We are making a big assumption about this big game. The assumption is Nick Saban will be roaming the Crimson Tide sideline. Cecil Hurt commented on one aspect of Nick Saban and the game.

If it is ever true that age is just number, the best claim is Nick Saban. Still robust in spirit and action at 67, it is easy to see Saban coaching until he is 75, maybe longer.

What so excited so many Tide fans about the 2026 game was the immediate flash of perception that Nick would never retire before that game.

After the excitement from the announcement faded it was natural to ponder what will, at some point in time, drive Saban to retire. As long as he coaches the Crimson Tide, it is unimaginable failure to win games will be the cause.

We suspect it will be something quite different from winning and losing. It will be a slippage in his ability to fundamentally connect with his players. Such broad slippage would likely precede team failures on the field.

Almost two and a half years ago, Nick Saban explained to ESPN’s Chris Lowe that he doesn’t lose sleep over losing. This is what he told Lowe.

"The thing I lose sleep over the most is not winning and losing games. It’s about players.

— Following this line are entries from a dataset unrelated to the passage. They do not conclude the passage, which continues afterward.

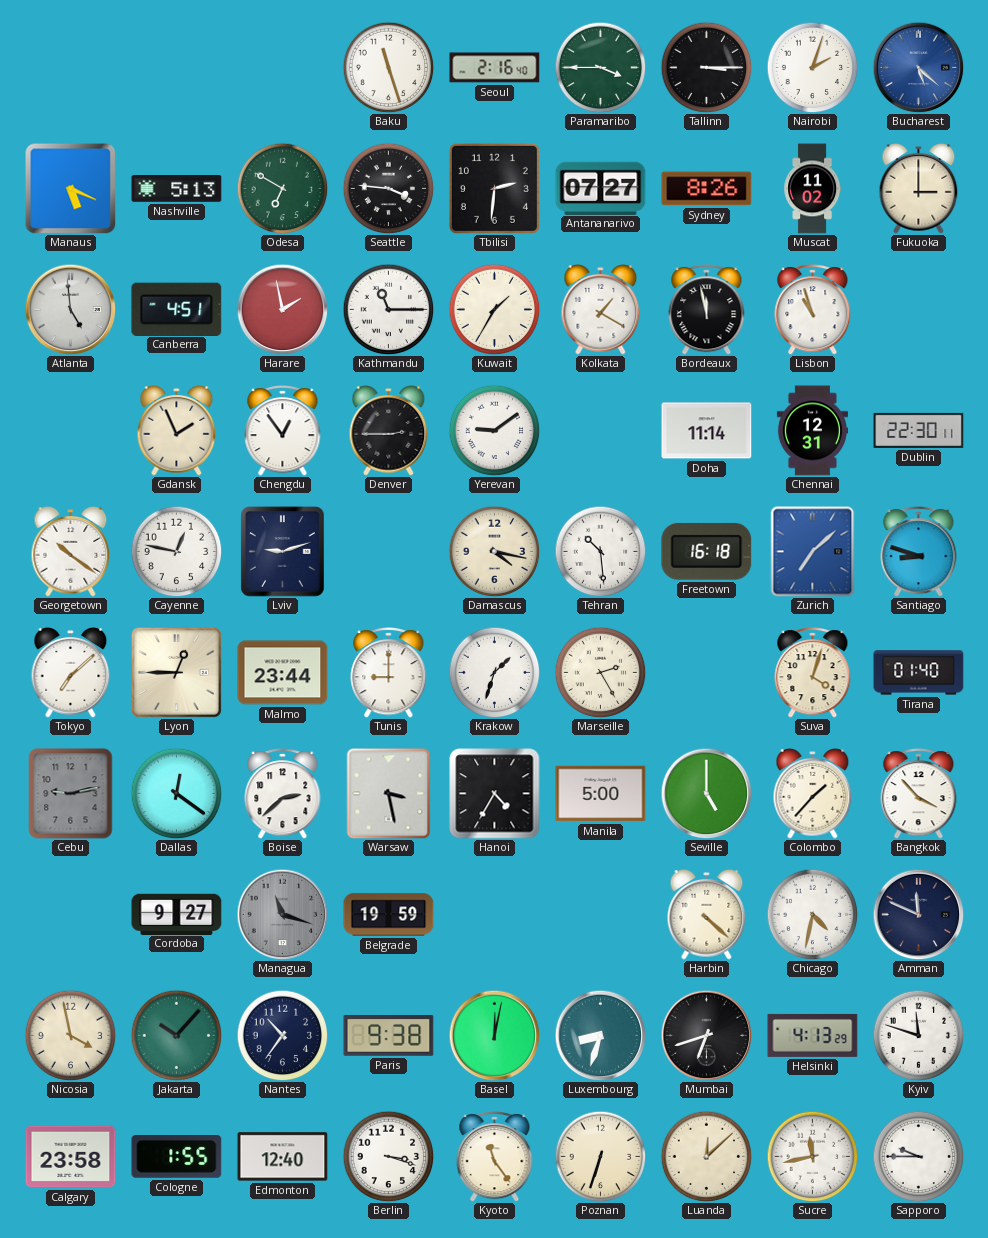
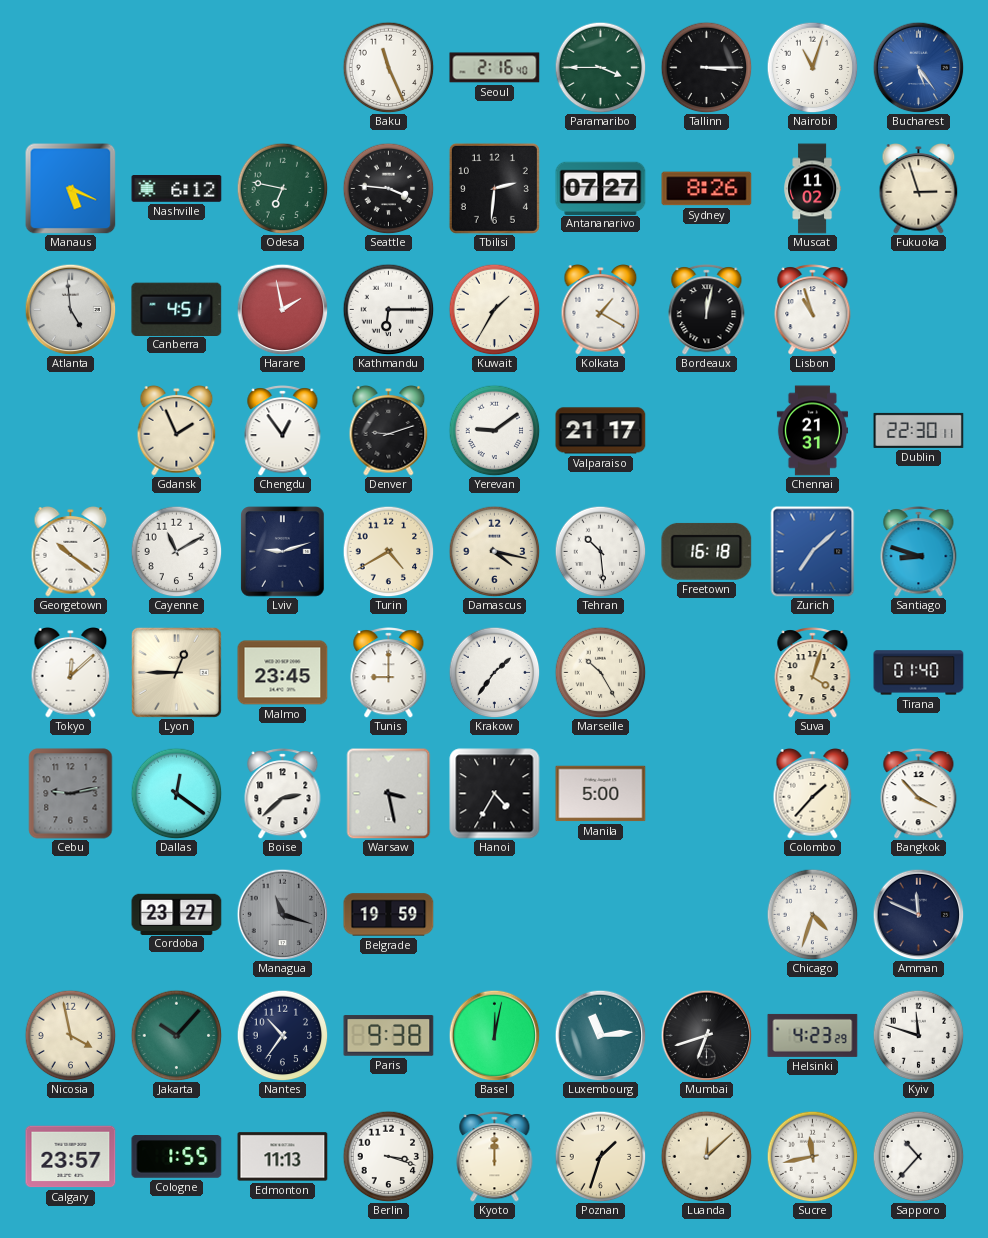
Baku: 11:27 -> 11:26
Nairobi: 2:03 -> 11:03
Bucharest: 5:22 -> 5:24
Nashville: 5:13 -> 6:12
Odesa: 6:50 -> 6:47
Fukuoka: 3:00 -> 2:57
Kathmandu: 11:15 -> 6:15
Bordeaux: 11:58 -> 12:02
Denver: 2:45 -> 9:12
Valparaiso: none -> 21:17
Doha: 11:14 -> none
Chennai: 12:31 -> 21:31
Cayenne: 12:47 -> 11:10
Turin: none -> 4:40
Tokyo: 7:08 -> 12:08
Malmo: 23:44 -> 23:45
Krakow: 1:33 -> 1:36
Marseille: 2:25 -> 10:25
Seville: 5:00 -> none
Cordoba: 9:27 -> 23:27
Harbin: 4:22 -> none
Chicago: 4:32 -> 4:33
Luxembourg: 8:33 -> 11:14
Helsinki: 4:13 -> 4:23
Calgary: 23:58 -> 23:57
Edmonton: 12:40 -> 11:13
Kyoto: 11:24 -> 12:00
Poznan: 6:33 -> 1:33
Sapporo: 9:45 -> 10:37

It’s about a guy who’s not doing the right things or somebody you are trying to get to see the light and buy into doing the right things. I have been coaching for 43 years and to have what happened with Maurice Smith and his family, that’s what I lose sleep over."

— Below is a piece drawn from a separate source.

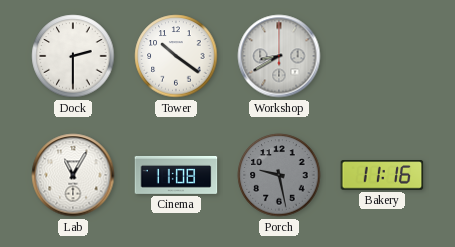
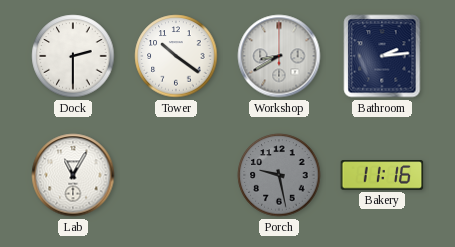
Bathroom: none -> 2:14
Cinema: 11:08 -> none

Smith wanted to transfer to Georgia. Saban blocked the transfer at least partially because he did not believe it was in the player’s best interest. After a delay, Saban relented. From the comments to Lowe, it is clear Nick believes he failed to accomplish what was in Smith’s best interest.

Between now and the eventual time when Nick accepts retirement as the best direction, what is the tipping point? It will not be a precise number of players with whom Nick is no longer able to fundamentally connect. It will be the sense of a slippage we expect Nick (or maybe Miss Terry) will perceive before the rest of us are aware.

It will be a difficult day. For the Sabans and the rest of us. Until then we will keep believing it will not happen before a fall day in West Virginia in 2026.

Next. Five areas for improvement in 2019. dark

West Virginia will travel to Tuscaloosa in 2027. Don’t count on Nick Saban not being the Crimson Tide head coach for the return game.